Разумеется, у него имеется свой подход. Мужчины у него всегда крепко сложены, даже великомученики, которых выделяет разве что большая бледность. Они широкоплечи, подтянуты, у них красивые развитые руки и ноги. Напротив, женщины у Рубенса отличаются крайней рыхлостью форм. В приписываемой Рубенсу «Теории человеческой фигуры» (его авторство, впрочем, оспаривается многими специалистами), указывается, что базовым элементом женской фигуры является круг. 161Действительно, округлые линии живота, бедер и ножных икр подтверждают это правило. Та же округлость, казалось бы, должна восторжествовать и в линиях груди, однако здесь она как бы отступает, оборачиваясь тремя «академическими» складками, нависающими над животом. Создается впечатление, что при работе над женской фигурой Рубенс раз и навсегда запретил себе использовать угол. Там, где он уже готов появиться — в жесте, повороте колена, движении лодыжки или плеча — художник спешит его смазать, затушевать, прикрыть очередной складкой, ямочкой, плавным изгибом. У рубенсовских героинь уже не остается даже той величественной стати, которая еще проявлялась в его «Святой Домицилле», написанной для церкви Кьеза Нуова под сильным влиянием Веронезе. Женщина у Рубенса олицетворяет нежность и мягкость, она обволакивает, она утешает, она оплакивает или воздевает очи к небесам, если сама не возносится к ним 162в окружении сонма путти. *
Но еще ярче, нежели в изображении живого трепетания плоти, рубенсовская концепция понимания человеческой натуры проявилась в выразительности лиц. Писать портреты он не любил никогда. Вспомним, с какой решительностью он уклонился от настойчивого приказания Винченцо Гонзага, желавшего, чтобы Рубенс внес свою лепту в его галерею красавиц. Если он и соглашался писать портрет, то моделью ему служил непременно какой-нибудь крупный вельможа, но и в этом случае художник шел на уступку исключительно ввиду будущих заказов.
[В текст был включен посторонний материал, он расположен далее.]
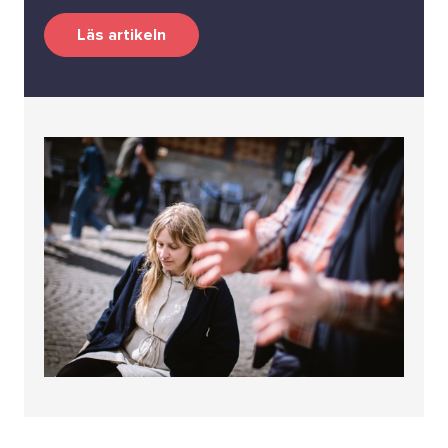
Läs artikeln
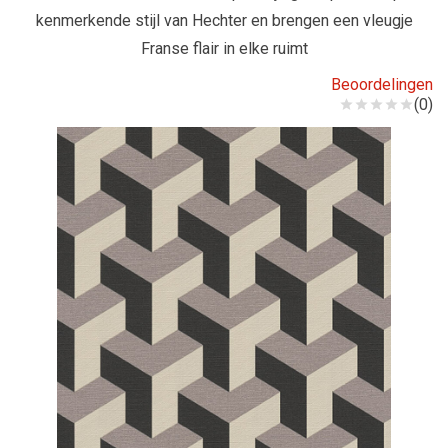
kenmerkende stijl van Hechter en brengen een vleugje
Franse flair in elke ruimt
Beoordelingen
(0)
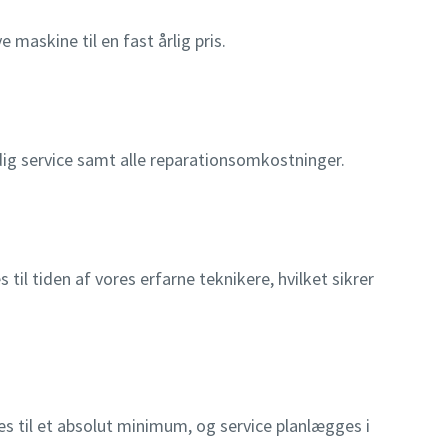
 maskine til en fast årlig pris.
ig service samt alle reparationsomkostninger.
 til tiden af vores erfarne teknikere, hvilket sikrer
s til et absolut minimum, og service planlægges i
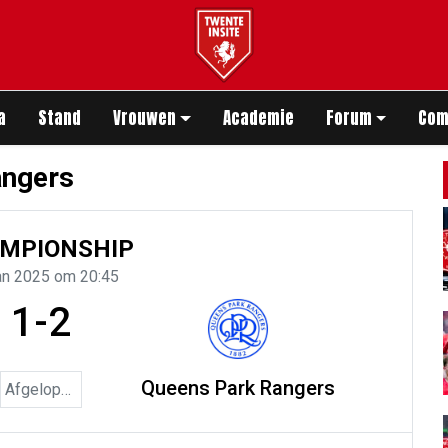
app
a
Stand
Vrouwen
Academie
Forum
Com
angers
MPIONSHIP
an 2025 om 20:45
1-2
Queens Park Rangers
Afgelopen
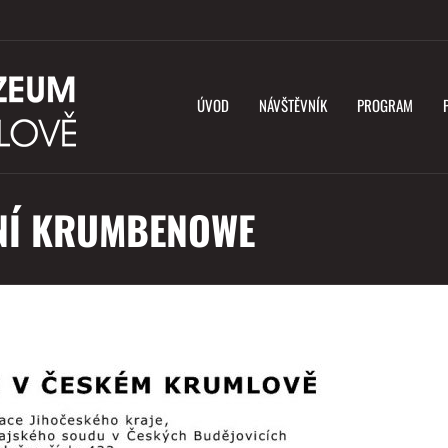
ÚVOD
NÁVŠTĚVNÍK
PROGRAM
ĚNÍ KRUMBENOWE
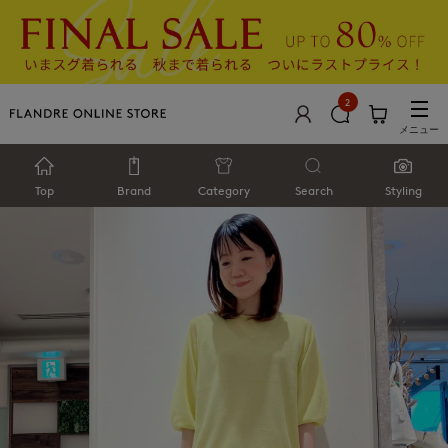
2
メニュー
Top
Brand
Category
Search
Styling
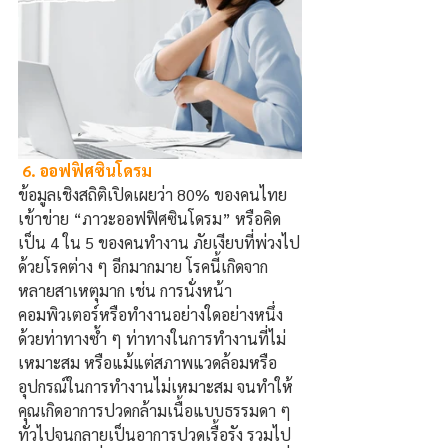
 6. ออฟฟิศซินโดรม
ข้อมูลเชิงสถิติเปิดเผยว่า 80% ของคนไทย
เข้าข่าย “ภาวะออฟฟิศซินโดรม” หรือคิด
เป็น 4 ใน 5 ของคนทำงาน ภัยเงียบที่พ่วงไป
ด้วยโรคต่าง
ๆ
อีกมากมาย 
โรคนี้เกิดจาก
หลายสาเหตุมาก เช่น การนั่งหน้า
คอมพิวเตอร์หรือทำงานอย่างใดอย่างหนึ่ง
ด้วยท่าทางซ้ำ
ๆ
ท่าทางในการทำงานที่ไม่
เหมาะสม หรือแม้แต่สภาพแวดล้อมหรือ
อุปกรณ์ในการทำงานไม่เหมาะสม จนทำให้
คุณเกิดอาการปวดกล้ามเนื้อแบบธรรมดา
ๆ
ทั่วไปจนกลายเป็นอาการปวดเรื้อรัง รวมไป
Он работал с Дориа, со Спинола, с антверпенскими буржуа, разумеется, с эрцгерцогами, каждый из которых затем заказывал ему большое полотно. Портрет играл для него роль своего рода введения в более серьезную работу. Он начинал с изображения хозяина дома, а уж затем занимался украшением его дворца или писал триптих для его надгробия. Соглашаясь писать чей-либо портрет, он вел себя так, словно делал модели большое одолжение, хотя в конечном итоге выигрывал от сделки, главным образом, он сам. Так, в ответ на просьбу виднейшего английского коллекционера сэра Томаса Арундела Рубенс писал: «Хотя я отказал в портрете не одному принцу и джентльмену, но я чувствую себя обязанным принять честь, оказанную мне Вашей милостью, решившей прибегнуть к моим услугам, поскольку считаю вас истинным проповедником искусства и защитником людей моего ремесла». 163
Вместе с тем, работая над сюжетным полотном, Рубенс предоставлял ученикам обязанность трудиться над пейзажем и прочими листиками, а сам предпочитал писать лица. В чем тут дело? В том, что на самом деле ему нравилось писать людей или в том, что он считал лица важнейшим средством выразительности всей картины? Еще в Риме он проводил долгие часы, заполняя свои альбомы набросками античных бюстов и статуй, составляя себе на будущее целую портретную галерею. О том, какой интерес вызывали у него человеческие лица, можно судить по количеству выполненных этюдов, занимающих значительную часть его графического наследия. Наконец, чем объяснить, что он посвятил сразу несколько работ изображению своей дальней родственницы, будущей невестки и будущей теще своего сына Альберта Сусанне Фоурмен? Первый из ее портретов датирован 1620 годом, и за ним последовало еще шесть. Итак, приходится признать, что он охотно писал портреты людей, вызывавших у него симпатию, и заставлял себя упрашивать, когда речь шла о просто «клиентах».